Plato’s ethical theory revolves around the question, “What is the good life?” This is in accordance with the Socratic philosophy ‘Virtue is Knowledge’ that is, to know the good is to do the good. For Plato, the highest and happiest kind of living is best exemplified through the use of reason. He maintains that knowledge provides the individual with the fundamental precept upon which his passion and appetite must conform. Such harmony of the three distinct faculties of man namely reason, passion and appetite equates to the Platonic conception of justice.
The ideal system of Plato’s ethical theory is buttressed by two essential pillars: the doctrine of teleology and the theory of the Forms. The doctrine of teleology states that everything in the universe is pre-determined and has in them an inherent purpose. On the other hand, the theory of the Forms constitutes the total-aggregate of each and all the concepts and ideas as manifested in the material world. Each is the relentless corroborate of the other. Simply put, the core of Plato’s philosophical thought clearly illustrates the poignant picture of idealistic credo.
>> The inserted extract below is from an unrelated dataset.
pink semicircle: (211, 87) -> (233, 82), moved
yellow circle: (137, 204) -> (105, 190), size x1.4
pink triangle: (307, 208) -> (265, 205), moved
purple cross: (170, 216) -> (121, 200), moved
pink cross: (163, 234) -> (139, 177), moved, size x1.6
It may have been one well-crafted a portrait Plato’s narrative, a protruding schematization stabilized by the vibrant and elaborate colors of his idealistic panorama of the world —a Mona Lisa of ingenious ideas. Yet on the opposite side of the gallery, there, in a streak of dancing lights, arises another brand of creative thinkers: the Sophists. If Plato’s masterpiece echoes the idea of justice as absolute and immutable, impressing upon the individual a pre-formulated concoction from which each of them must not stray, the Sophists, on the other hand, offers the antipode, emphasizing the function of man as a barometer for his own self. Justice, according to the Sophists, is relative to the individual’s caprice. The Sophists deny the existence of justice in the absolute; their narrative may be gleaned in the words of the Sophist Protagoras (ca. 490-420) that ‘Man is the measure of all things’. Continue reading “On Plato’s Ethical Theory”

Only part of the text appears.